Hoping for a less taxing April in the future

April should be a good month. The temperatures are rising, the flowers are blooming, and fishing season opens.

But then, there is the 15th. Why do they ruin a perfectly good month by sticking income tax day in the middle of it?

I've heard suggestions that we should move tax day to just before the November elections, so that people can take out their wrath at the ballot box. That's not a bad idea, but I'm not sure it will solve the basic problems.

I'm not going to quibble too much with the amount of taxes I pay. All in all, it's a pretty good investment in this country, compared to all other nations. Our taxes have helped create a place where seemingly everyone in the world wants to be. I certainly have disagreements on how those taxes are spent, but not so many that I would not pay them.

My complaint, which is pretty widespread, is that the whole system of tax calculation and collection sucks. Why is it so hard to find out how much you owe in taxes? Even with my handy-dandy computer tax program, I'm not entirely sure if I'm figuring my taxes correctly or committing a felony. It's tyranny by complication.

Think of the hundreds of millions, perhaps billions, of man hours that are spent just figuring up how much money we owe Uncle Sam. And then think about the money spent collecting all those taxes and processing all those tax forms.

This is a tremendous waste of resources. All of this bureaucratic effort produces nothing of value for this nation. Nothing, nada, zilch. These are resources that could be spent a million other ways - feeding our children, rebuilding our infrastructure, protecting the nation.

It's time for a tax revolt in this country, a bipartisan rebellion against the system. Let's take all those tax forms and law books and make a giant bonfire out of them, and then start over.

There are many reasons why this hasn't happened already. One is that both the left and right are stuck trying to pull the system their way. Both sides want change, but neither side wants to compromise.

And of course, you have the laundry list of special interests who have paid big money to get their pet projects enshrined in the tax code.

Well, it's time to force their hand.

First off, we just need to simplify the system, balancing between the ideological extremes. Let's try this one on. First, for individuals, get rid of almost all deductions, credits, whatever. Whatever money you make, you just take out a percentage and that's your tax, period. The only one I would keep is the mortgage interest deduction, and that's only because getting rid of it could act as the needle that pops the real estate bubble that has been building for several years.

To make up for the loss of deductions, we lower the tax rates, and cut down on the brackets. I think three brackets makes more sense than what we have now. Set the bottom bracket at 5 percent and make it apply to everybody at the lower end of the economic scale who had at least, say, $1,000 in income. As I made a case for in an earlier column, even the poor should pay some taxes.

We could make the middle class bracket at about 15 percent, and the upper class at a flat 25 percent. The income levels of the brackets and the percentages can be adjusted as needed, but you get the picture. It needs to be simple, easy for everyone to understand.
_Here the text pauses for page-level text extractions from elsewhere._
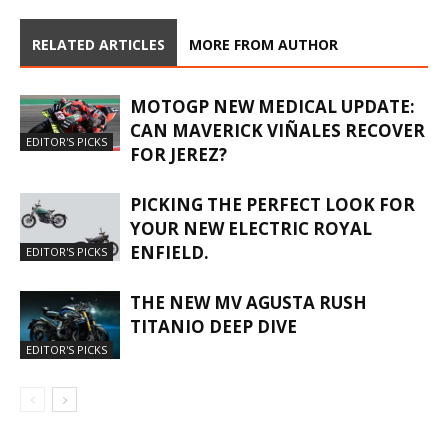
RELATED ARTICLES
MORE FROM AUTHOR
MOTOGP NEW MEDICAL UPDATE:
CAN MAVERICK VIÑALES RECOVER
EDITOR'S PICKS
FOR JEREZ?
PICKING THE PERFECT LOOK FOR
YOUR NEW ELECTRIC ROYAL
ENFIELD.
EDITOR'S PICKS
THE NEW MV AGUSTA RUSH
TITANIO DEEP DIVE
EDITOR'S PICKS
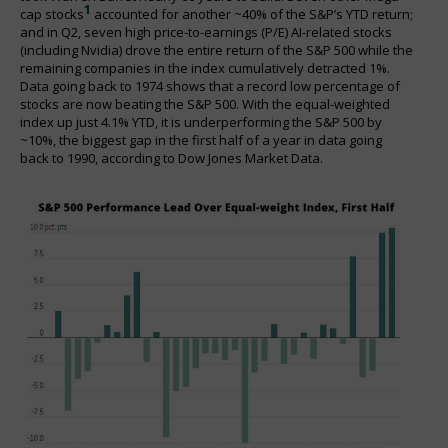
1
cap stocks
accounted for another ~40% of the S&P’s YTD return;
and in Q2, seven high price-to-earnings (P/E) AI-related stocks
(including Nvidia) drove the entire return of the S&P 500 while the
remaining companies in the index cumulatively detracted 1%.
Data going back to 1974 shows that a record low percentage of
stocks are now beating the S&P 500. With the equal-weighted
index up just 4.1% YTD, it is underperforming the S&P 500 by
~10%, the biggest gap in the first half of a year in data going
back to 1990, according to Dow Jones Market Data.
If I know that I am paid X amount of dollars per year, I can also figure out exactly how much in taxes I will have to pay.

As for businesses and corporations, we could simplify their taxes, too. I'm sure all those expenditures on accountants and tax lawyers could go to some better use.

Figuring up taxes for businesses is a little harder than for individuals, because there are so many tricks that can be employed to hide profits.

So the best and easiest way would be to impose a flat 1 percent tax on gross income. After all, individuals have to pay taxes based on gross income. Why not businesses? A flat tax like this would ensure that every business pays its share. And it would wipe out a lot of the corruption in Washington, once you get rid of all the special interest deductions and credits.

A system like this would lead to some people paying more, and some less. But at least you could easily figure out in your head how much you pay.

And it's fair. All individuals and all businesses pay taxes, period. We all benefit from living in this country, and we all owe the country for that gift. And all those resources wasted by today's tax system could be used to make the country even better.